Common non-conformances in SDA audits
| Non-conformance area | Typical finding | Recommended fix |
|---|---|---|
| Worker screening | Expired clearances or gaps for contractors | Maintain a live register with expiry alerts; include contractors in scope |
| Restrictive practices | No NDIS Commission authorisation or no current behaviour support plan | Audit all current practices; engage a registered behaviour support practitioner |
| Incident reporting | Reportable incidents not notified within required timeframes | Implement a triage checklist to classify incidents at first report |
| Dwelling maintenance | No documented schedule or gaps in fire safety records | Create a property-specific maintenance log reviewed quarterly |
| Participant rights | Service agreements not updated after plan reviews | Trigger a service agreement review after every NDIS plan review |
The strengthened 2026 framework: what has changed
The NDIS Commission's strengthened framework introduces more explicit expectations around provider governance, including clearer accountability for boards and senior leaders, enhanced expectations for continuous quality improvement, and a stronger emphasis on participant experience as an audit outcome — not just documentary compliance. Providers should expect auditors to triangulate what policies say against what workers describe and what participants report. A policy that exists only on paper, not in practice, will not satisfy a 2026 audit.

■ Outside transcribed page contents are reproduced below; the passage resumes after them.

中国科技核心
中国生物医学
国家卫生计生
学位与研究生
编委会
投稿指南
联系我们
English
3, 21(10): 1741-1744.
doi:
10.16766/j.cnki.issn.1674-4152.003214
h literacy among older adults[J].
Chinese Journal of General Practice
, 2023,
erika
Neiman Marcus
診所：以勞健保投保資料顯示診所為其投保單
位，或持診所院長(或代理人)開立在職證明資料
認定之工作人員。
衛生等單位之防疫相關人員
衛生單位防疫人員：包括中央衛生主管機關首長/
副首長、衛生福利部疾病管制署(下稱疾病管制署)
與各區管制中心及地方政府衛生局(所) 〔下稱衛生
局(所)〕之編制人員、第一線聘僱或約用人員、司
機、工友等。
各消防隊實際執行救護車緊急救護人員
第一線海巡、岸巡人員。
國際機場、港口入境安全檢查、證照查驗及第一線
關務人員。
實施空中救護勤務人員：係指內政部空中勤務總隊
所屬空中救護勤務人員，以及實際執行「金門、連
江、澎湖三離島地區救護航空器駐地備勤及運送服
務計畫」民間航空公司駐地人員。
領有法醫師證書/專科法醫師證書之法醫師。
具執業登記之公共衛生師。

If your organisation is building or refreshing its compliance library ahead of registration renewal, ndiscompliant.com.au offers a 74-document audit-ready SIL compliance kit covering the core policy, procedure, and evidence templates required under the current Practice Standards.

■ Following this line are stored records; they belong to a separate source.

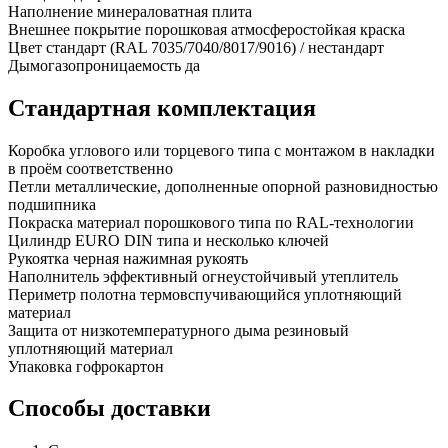
Наполнение
минераловатная плита
Внешнее покрытие
порошковая атмосферостойкая краска
Цвет
стандарт (RAL 7035/7040/8017/9016) / нестандарт
Дымогазопроницаемость
да
Стандартная комплектация
Коробка
углового или торцевого типа с монтажом в накладки
в проём соответственно
Петли
металлические, дополненные опорной разновидностью
подшипника
Покраска
материал порошкового типа по RAL-технологии
Цилиндр
EURO DIN типа и несколько ключей
Рукоятка
черная нажимная рукоять
Наполнитель
эффективный огнеустойчивый утеплитель
Периметр полотна
термовспучивающийся уплотняющий
материал
Защита от низкотемпературного дыма
резиновый
уплотняющий материал
Упаковка
гофрокартон
Способы доставки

Final checklist before your audit date
- All policies reviewed and version-controlled within the last 12 months
- Worker Screening Check register current for all risk-assessed roles
- Incident register complete with Commission notifications documented
- Complaints register up to date with outcomes recorded
- Restrictive practices authorised and tied to current behaviour support plans
- Dwelling maintenance and fire safety records compiled per property
- Service agreements current for all participants in SDA dwellings
- Staff briefed on audit process and interview expectations
- Internal mock audit completed and corrective actions closed out
- Self-assessment submitted to your approved quality auditor on time
Important: This article provides general guidance about NDIS compliance requirements. It is not legal or professional advice. Requirements may change as the NDIS Commission updates its policies and Practice Standards. Always verify current requirements with the NDIS Quality and Safeguards Commission or a registered NDIS consultant before making compliance decisions.